=== TASK ===
Only an exact repetition of all the entries will be accepted.

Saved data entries
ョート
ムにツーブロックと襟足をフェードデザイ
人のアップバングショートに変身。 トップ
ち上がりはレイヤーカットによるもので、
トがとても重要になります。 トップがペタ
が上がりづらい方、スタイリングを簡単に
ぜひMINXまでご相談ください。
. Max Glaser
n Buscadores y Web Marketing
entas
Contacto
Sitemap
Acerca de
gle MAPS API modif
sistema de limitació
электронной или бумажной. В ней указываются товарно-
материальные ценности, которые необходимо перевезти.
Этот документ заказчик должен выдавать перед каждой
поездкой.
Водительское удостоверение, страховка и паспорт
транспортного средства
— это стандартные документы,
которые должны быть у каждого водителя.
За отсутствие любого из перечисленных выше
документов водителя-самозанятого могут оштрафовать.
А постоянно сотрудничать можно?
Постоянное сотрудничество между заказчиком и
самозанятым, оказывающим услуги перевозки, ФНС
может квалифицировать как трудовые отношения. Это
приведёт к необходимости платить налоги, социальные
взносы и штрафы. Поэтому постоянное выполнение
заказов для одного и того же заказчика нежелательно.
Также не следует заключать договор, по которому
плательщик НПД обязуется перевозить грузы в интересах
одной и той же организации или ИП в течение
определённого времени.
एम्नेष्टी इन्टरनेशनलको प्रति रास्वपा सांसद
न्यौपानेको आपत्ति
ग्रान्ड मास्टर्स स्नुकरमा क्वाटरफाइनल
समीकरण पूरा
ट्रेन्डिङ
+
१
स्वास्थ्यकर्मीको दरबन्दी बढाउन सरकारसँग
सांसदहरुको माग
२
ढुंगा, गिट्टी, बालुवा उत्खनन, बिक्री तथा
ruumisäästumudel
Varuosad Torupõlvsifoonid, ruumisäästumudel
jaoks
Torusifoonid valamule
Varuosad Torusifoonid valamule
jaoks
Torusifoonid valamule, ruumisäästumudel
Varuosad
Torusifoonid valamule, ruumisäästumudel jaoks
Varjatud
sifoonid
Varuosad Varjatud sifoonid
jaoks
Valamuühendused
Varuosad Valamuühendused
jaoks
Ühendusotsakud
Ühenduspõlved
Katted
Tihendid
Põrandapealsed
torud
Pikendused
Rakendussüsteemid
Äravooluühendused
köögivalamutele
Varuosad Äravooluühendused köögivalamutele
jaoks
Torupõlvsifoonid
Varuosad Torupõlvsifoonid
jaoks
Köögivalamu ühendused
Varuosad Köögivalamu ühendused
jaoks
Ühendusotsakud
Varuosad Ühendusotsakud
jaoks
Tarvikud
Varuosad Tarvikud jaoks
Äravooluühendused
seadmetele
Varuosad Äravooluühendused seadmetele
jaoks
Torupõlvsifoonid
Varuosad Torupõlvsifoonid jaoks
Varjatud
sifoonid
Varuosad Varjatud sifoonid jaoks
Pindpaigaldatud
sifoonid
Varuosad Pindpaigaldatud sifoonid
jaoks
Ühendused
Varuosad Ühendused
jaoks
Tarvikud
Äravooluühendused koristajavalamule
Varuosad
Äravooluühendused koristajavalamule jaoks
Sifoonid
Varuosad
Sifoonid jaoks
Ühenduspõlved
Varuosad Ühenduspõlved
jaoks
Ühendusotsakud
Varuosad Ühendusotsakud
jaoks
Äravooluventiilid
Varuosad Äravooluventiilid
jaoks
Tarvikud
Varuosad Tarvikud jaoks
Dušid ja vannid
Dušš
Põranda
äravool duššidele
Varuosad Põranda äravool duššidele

=== SOLUTION TO THE EXERCISE ===
ョート
ムにツーブロックと襟足をフェードデザイ
人のアップバングショートに変身。 トップ
ち上がりはレイヤーカットによるもので、
トがとても重要になります。 トップがペタ
が上がりづらい方、スタイリングを簡単に
ぜひMINXまでご相談ください。
. Max Glaser
n Buscadores y Web Marketing
entas
Contacto
Sitemap
Acerca de
gle MAPS API modif
sistema de limitació
электронной или бумажной. В ней указываются товарно-
материальные ценности, которые необходимо перевезти.
Этот документ заказчик должен выдавать перед каждой
поездкой.
Водительское удостоверение, страховка и паспорт
транспортного средства
— это стандартные документы,
которые должны быть у каждого водителя.
За отсутствие любого из перечисленных выше
документов водителя-самозанятого могут оштрафовать.
А постоянно сотрудничать можно?
Постоянное сотрудничество между заказчиком и
самозанятым, оказывающим услуги перевозки, ФНС
может квалифицировать как трудовые отношения. Это
приведёт к необходимости платить налоги, социальные
взносы и штрафы. Поэтому постоянное выполнение
заказов для одного и того же заказчика нежелательно.
Также не следует заключать договор, по которому
плательщик НПД обязуется перевозить грузы в интересах
одной и той же организации или ИП в течение
определённого времени.
एम्नेष्टी इन्टरनेशनलको प्रति रास्वपा सांसद
न्यौपानेको आपत्ति
ग्रान्ड मास्टर्स स्नुकरमा क्वाटरफाइनल
समीकरण पूरा
ट्रेन्डिङ
+
१
स्वास्थ्यकर्मीको दरबन्दी बढाउन सरकारसँग
सांसदहरुको माग
२
ढुंगा, गिट्टी, बालुवा उत्खनन, बिक्री तथा
ruumisäästumudel
Varuosad Torupõlvsifoonid, ruumisäästumudel
jaoks
Torusifoonid valamule
Varuosad Torusifoonid valamule
jaoks
Torusifoonid valamule, ruumisäästumudel
Varuosad
Torusifoonid valamule, ruumisäästumudel jaoks
Varjatud
sifoonid
Varuosad Varjatud sifoonid
jaoks
Valamuühendused
Varuosad Valamuühendused
jaoks
Ühendusotsakud
Ühenduspõlved
Katted
Tihendid
Põrandapealsed
torud
Pikendused
Rakendussüsteemid
Äravooluühendused
köögivalamutele
Varuosad Äravooluühendused köögivalamutele
jaoks
Torupõlvsifoonid
Varuosad Torupõlvsifoonid
jaoks
Köögivalamu ühendused
Varuosad Köögivalamu ühendused
jaoks
Ühendusotsakud
Varuosad Ühendusotsakud
jaoks
Tarvikud
Varuosad Tarvikud jaoks
Äravooluühendused
seadmetele
Varuosad Äravooluühendused seadmetele
jaoks
Torupõlvsifoonid
Varuosad Torupõlvsifoonid jaoks
Varjatud
sifoonid
Varuosad Varjatud sifoonid jaoks
Pindpaigaldatud
sifoonid
Varuosad Pindpaigaldatud sifoonid
jaoks
Ühendused
Varuosad Ühendused
jaoks
Tarvikud
Äravooluühendused koristajavalamule
Varuosad
Äravooluühendused koristajavalamule jaoks
Sifoonid
Varuosad
Sifoonid jaoks
Ühenduspõlved
Varuosad Ühenduspõlved
jaoks
Ühendusotsakud
Varuosad Ühendusotsakud
jaoks
Äravooluventiilid
Varuosad Äravooluventiilid
jaoks
Tarvikud
Varuosad Tarvikud jaoks
Dušid ja vannid
Dušš
Põranda
äravool duššidele
Varuosad Põranda äravool duššidele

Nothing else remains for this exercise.